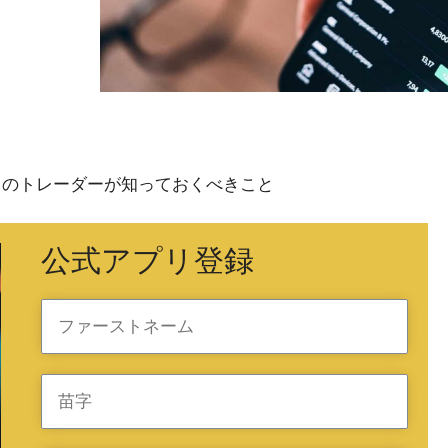
かに：すべてのトレーダーが知っておくべきこと
公式アプリ登録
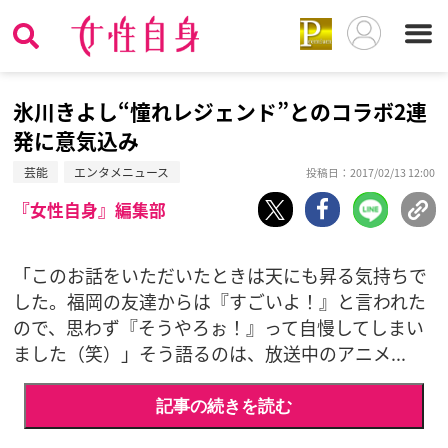
氷川きよし“憧れレジェンド”とのコラボ2連
発に意気込み
芸能
エンタメニュース
投稿日：2017/02/13 12:00
『女性自身』編集部
「このお話をいただいたときは天にも昇る気持ちで
した。福岡の友達からは『すごいよ！』と言われた
ので、思わず『そうやろぉ！』って自慢してしまい
ました（笑）」そう語るのは、放送中のアニメ...
記事の続きを読む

Required action: Look for the line that contains "投稿日：2017/02/13 12:00" in the listing above. Set down that line and each line after it, ending with the last one.

Answer section:
投稿日：2017/02/13 12:00
『女性自身』編集部
「このお話をいただいたときは天にも昇る気持ちで
した。福岡の友達からは『すごいよ！』と言われた
ので、思わず『そうやろぉ！』って自慢してしまい
ました（笑）」そう語るのは、放送中のアニメ...
記事の続きを読む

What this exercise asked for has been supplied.